I also have ducks - 6 of 'em - that share my chicken coop with the chickens. Once again, they free range - and I think that's why my coop never gets to stinkin'.


----------



## olivehill (Aug 17, 2009)

We have ducks in our coop too... and turkeys. And it doesn't smell. But ours free-range too. That definitely helps. 

Personally, I won't use hay as bedding. Not only does it seem like sacrilege to me to use perfectly edible materials for chickens to poop on, hay molds very easily. I know lots of people use it and they don't have any problem with mold (or so they say) but I'm not going to risk it. And I don't use straw because the pine shavings and saw dust just work 10 times better, imo. Like someone else mentioned the poop is always very easily worked in/dried out by them -- and they smell great.


----------



## Dazlin (Nov 26, 2007)

Chickenista, SSS is Skin So Soft from Avon. The original scent.


----------



## TractorNut (Feb 22, 2010)

Chicken coops are supposed to smell like chickens/poop. That's why it's a chicken coop :grin:


----------



## harvestgirl (Apr 29, 2005)

i really think it was the ducks spilling/playing in the water. i even hung the watering can & it was still 1/2 soaked on the floor today.

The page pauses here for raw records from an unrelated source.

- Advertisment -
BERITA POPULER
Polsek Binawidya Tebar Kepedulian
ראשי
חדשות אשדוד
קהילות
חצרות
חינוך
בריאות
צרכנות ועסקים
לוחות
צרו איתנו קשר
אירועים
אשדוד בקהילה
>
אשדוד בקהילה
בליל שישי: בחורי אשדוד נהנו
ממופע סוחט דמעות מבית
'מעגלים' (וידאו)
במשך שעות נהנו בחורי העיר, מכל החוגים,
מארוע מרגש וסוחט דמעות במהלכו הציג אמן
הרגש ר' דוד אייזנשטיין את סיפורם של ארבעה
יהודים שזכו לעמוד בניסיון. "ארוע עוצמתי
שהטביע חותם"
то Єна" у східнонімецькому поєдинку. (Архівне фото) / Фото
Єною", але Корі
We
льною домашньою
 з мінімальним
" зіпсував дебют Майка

i stired it up, added more wood chips, cleaned the roof area of the boxes & then lined it w/ tinfoil. will see if that prevents them from getting up there.

then i kept the water out tonight, will see if that makes a diff. in the a.m. they were out all day & it was raining ( they loved it!), they'll go out again first thing.


----------



## ||Downhome|| (Jan 12, 2009)

My coop dont stink! but it dont smell like rose either! lol

I use hay or straw what ever I get a deal on! they eat the stuff in the front half of the coop. the hay at least. 

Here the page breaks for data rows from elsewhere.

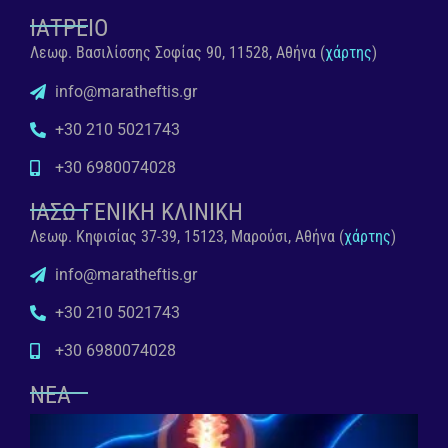
ΙΑΤΡΕΙΟ
Λεωφ. Βασιλίσσης Σοφίας 90, 11528, Αθήνα (
χάρτης
)
info@maratheftis.gr
+30 210 5021743
+30 6980074028
ΙΑΣΩ ΓΕΝΙΚΗ ΚΛΙΝΙΚΗ
Λεωφ. Κηφισίας 37-39, 15123, Μαρούσι, Αθήνα (
χάρτης
)
info@maratheftis.gr
+30 210 5021743
+30 6980074028
ΝΕΑ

it breaks down a lot faster then the wood. my winter clean out is half the size it was a month ago.


----------



## Sanza (Sep 8, 2008)

harvestgirl said:


> the roost is defo. higher,i just think they haven't figured out how to get up there...lol it's easier to jump up to the solid roof.QUOTE]
> Maybe you need a ladder for them to get up onto the roosts then, or ladder style roosts.


----------



## RiverPines (Dec 12, 2006)

harvestgirl said:


> i really think it was the ducks spilling/playing in the water. i even hung the watering can & it was still 1/2 soaked on the floor today.
> 
> i stired it up, added more wood chips, cleaned the roof area of the boxes & then lined it w/ tinfoil. will see if that prevents them from getting up there.
> 
> then i kept the water out tonight, will see if that makes a diff. in the a.m. they were out all day & it was raining ( they loved it!), they'll go out again first thing.

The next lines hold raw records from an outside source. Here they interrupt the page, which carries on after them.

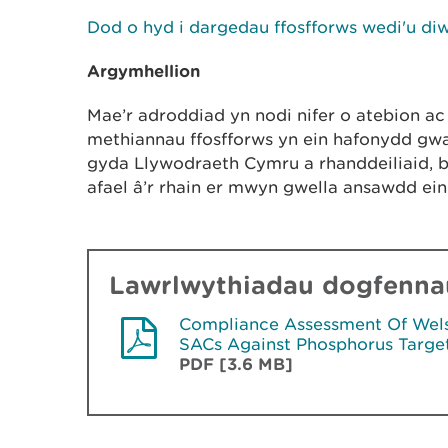
Dod o hyd i dargedau ffosfforws wedi'u di
Argymhellion
Mae’r adroddiad yn nodi nifer o atebion ac a
methiannau ffosfforws yn ein hafonydd gw
gyda Llywodraeth Cymru a rhanddeiliaid, b
afael â’r rhain er mwyn gwella ansawdd ei
Lawrlwythiadau dogfennau
Compliance Assessment Of Wel
SACs Against Phosphorus Targe
PDF [3.6 MB]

Poo looses its smell when it dries. Wet will make stink!!!
Dry is very important for odor control.

Some people are also more sensitive to the smell of poultry.
I dont notice it unless its the first spring cleaning after a long winters buildup. Cant clean the coop in winter. Its all frozen. Come spring its all thawed out. Yuk!

But my DH can smell if I have been near the chickens. He is super sensitive to their odor and knows when I have been around them. If I hold a chicken just for a few minutes my DH can smell chicken on me.

He also hates the smell of chickens but tolerates them. 

He doesn't mind dog odor. I hate dog odor, especially wet dog!! Gag!
All dogs to me smell like dogs!!! Pew


----------



## GeorgiaGirl (Jun 1, 2009)

Dazlin,
could you give me the recipe/mixture for the tea tree oil, lavender, eu? Pleaseeeee?

Thanks!


----------